What matters in the linguistic environment is not simply “what’s out there” physically or even socially surrounding learners, but rather what learners make of it, how they process (or not) the linguistic data and how they live and experience that environment. Discuss and reconcile this statement in relation to the article boys in FSL”
This week's reading Boys and French as a second language: A research agenda for greater understanding by Scott Kissau and Miles Turnbull, really resonated with me, as it documented much of what I experienced in French Immersion. The lack of boy/male representation was something that was very obvious to my pre-teen self, and even more so for my little brother, who by the time he started grade six found himself being, for the second year in a row, the only boy in his class. This had a huge influence on his schooling experience, and eventually he ended up switching into mainstream English program, simply because he felt isolated based on his gender. I really appreciated the articles analysis on how this process, the lack of male representation in these classes, comes to be influenced by the socialization of boys and men, and how second languages are “feminized” by school counsellors and teachers.
Oretega discussion and reflection on cross linguistic influences. On page 38, Ortega takls about “markedness and L1 transfer” - discuss and explain the concepts in your own words and provide an example of a form more “marked” in L2 (French/Spanish) than L1 and vice versa.
Markedness and transfer represent the diversity and layers of Second Language Acquisition, as it demonstrates that within the SLA process, that their is an accessibility hierarchy. In our growing and diverse world, where learning multiple languages not only provides increasing accessibility and more opportunities, markedness demonstrates that individual perceptions determines how we navigate which languages we wish to learn.This is inevitably influenced by our mother tongues and the primary languages (L1) that we initially learn, and how we tend to seek our languages that may sound or have similar grammar to our primary language. An example we discussed in our groups was the similarities between Dutch and German.
Monolingual competence should be the default benchmark of language development.
If so, why is this significant? Problematic?? What has been your experience with this approach?

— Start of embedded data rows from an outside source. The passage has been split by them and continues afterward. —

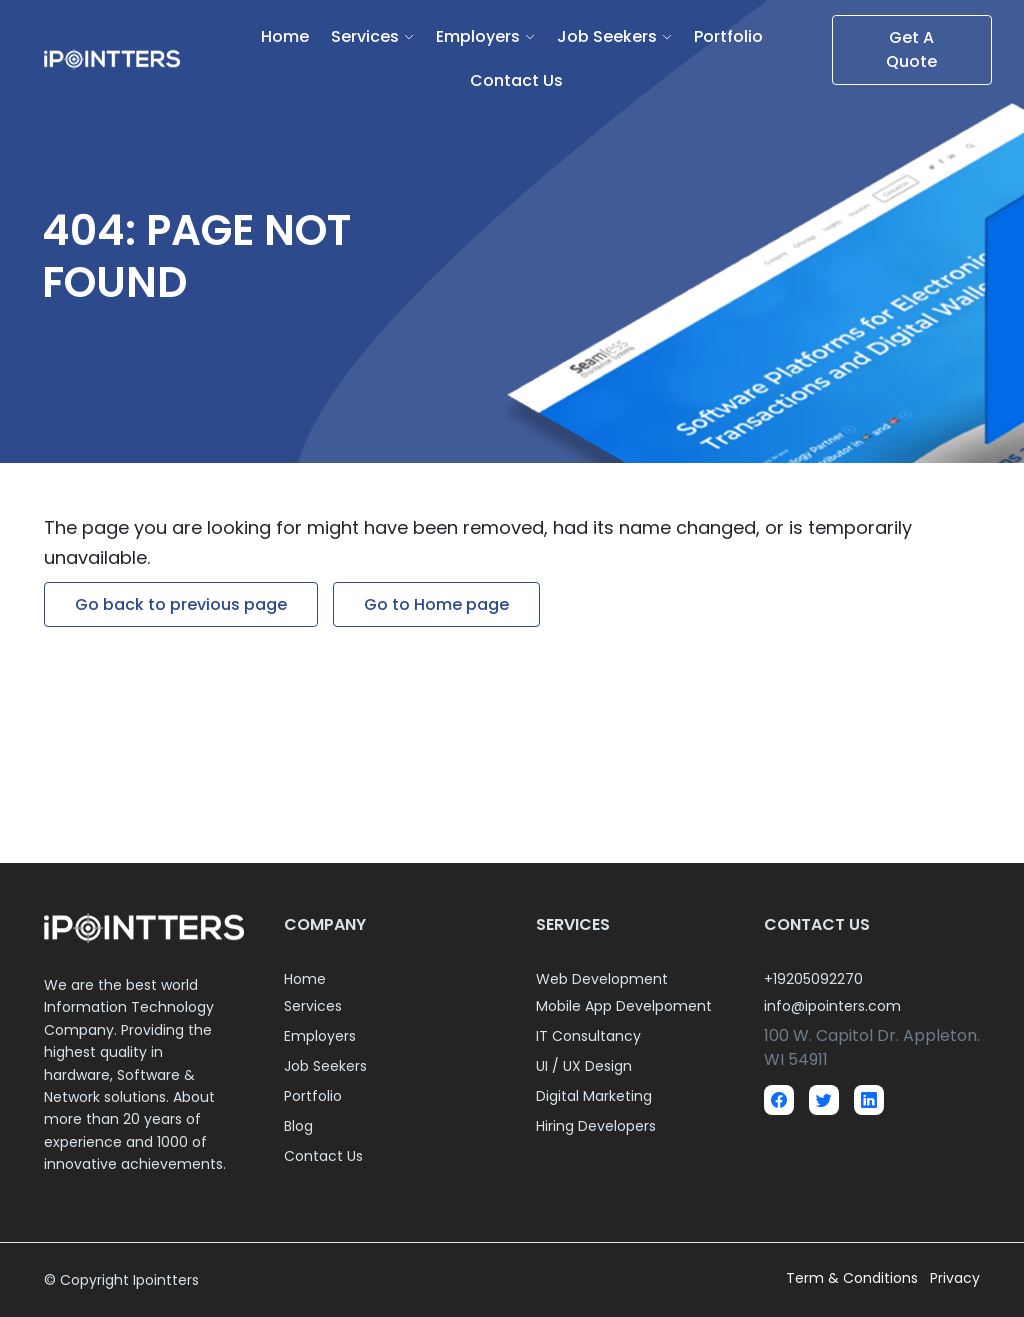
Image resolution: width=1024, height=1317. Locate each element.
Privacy (955, 1278)
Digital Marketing (594, 1096)
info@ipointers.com (832, 1006)
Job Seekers (607, 36)
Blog (298, 1126)
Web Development (602, 979)
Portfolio (728, 36)
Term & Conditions (854, 1278)
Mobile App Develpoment (624, 1006)
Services (365, 36)
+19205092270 (813, 979)
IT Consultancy (588, 1036)
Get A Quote (911, 49)
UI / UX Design (584, 1066)
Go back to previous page (181, 604)
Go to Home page (436, 604)
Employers (478, 36)
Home (285, 36)
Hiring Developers (596, 1126)
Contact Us (516, 80)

Today we explored the topic of Second language acquisition (SLA) and discussed how we as teachers can develop and utilized our skills in encouraging students to learn more than one language in and outside of the classroom. Our group definition of monolingualism focused on it being the primary language children learn growing up, which we often perceive to be as one singular primary language, which is predominantly perceived to be English. We felt that this is a problematic perspective, as it overlooks and simplifies the fact that “in many parts of the globe, most children grow up speaking two or more languages simultaneously [and that] these cases are in fact the majority in our species”(Ortega, 2009). In my own personal experience, monolingualism was prevalent, as it was assumed and believed by many of my teachers, that most of the students beginning and continuing in the French Immersion program at my school, primarily only spoke English, and French was to be viewed as “in addition” to it.